So a populist wins in Colombia, and the pundits wring their hands about UK-Colombia trade ties. As if trade were the only thing at stake. Let us consider the deeper rot.
The man is a Trump acolyte, a creature of the same global wave that has already crashed against the shores of Britain, America, and Hungary. But Colombia? That is a different beast.
Here, the liberal establishment has been propped up by decades of American aid, by the narcotics war, by a peace process that left the countryside bleeding. And now the people have spoken. They have chosen a strongman, a nationalist, a man who promises order over freedom, sovereignty over globalism.
The parallels to the Weimar Republic are not exact, but they are instructive. The liberal centre, having failed to deliver prosperity or security, is now despised. The UK, bound by a trade agreement that assumed a stable, pro-Western Colombia, must now deal with a government that may nationalise, that may reject the Paris Accord, that may cosy up to Putin.

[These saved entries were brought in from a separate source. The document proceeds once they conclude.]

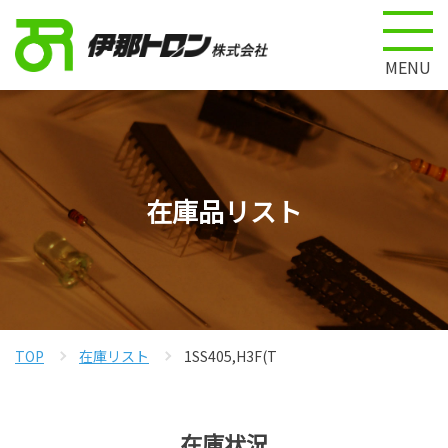
MENU
在庫品リスト
TOP
在庫リスト
1SS405,H3F(T
在庫状況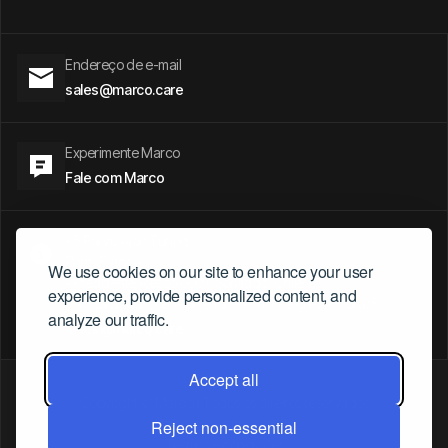
Endereço de e-mail
sales@marco.care
Experimente Marco
Fale com Marco
- 5 Parvis Alan Turing.
Paris, França
We use cookies on our site to enhance your user
- Presidente Riesco 6007, Santiago, Chile
experience, provide personalized content, and
- Av. Ipiranga, 6681 Partenon - Porto Alegre / RS. Brasil.
analyze our traffic.
sales@marco.care
Accept all
Copyright © Marco | Todos os direitos reservados
Políticas de privacidade
Reject non-essential
Termos e condições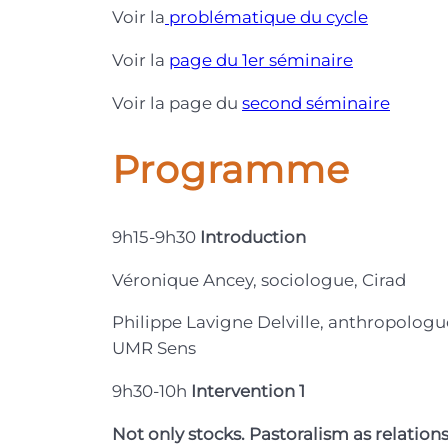
Voir la
problématique du cycle
Voir la
page du 1er séminaire
Voir la page du
second séminaire
Programme
9h15-9h30
Introduction
Véronique Ancey, sociologue, Cirad
Philippe Lavigne Delville, anthropolog
UMR Sens
9h30-10h
Intervention 1
Not only stocks. Pastoralism as relation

But here is the rub: the UK’s own flirtation with populism, with Brexit, has disarmed it ideologically. How can London preach liberal values when it has itself rejected the European project? The decadence is mutual.
Intellectuals like me have long warned that the post-1990 consensus was a house of cards. Now the wind blows, and the cards scatter. The real test is not trade; it is whether the West can survive its own contradictions.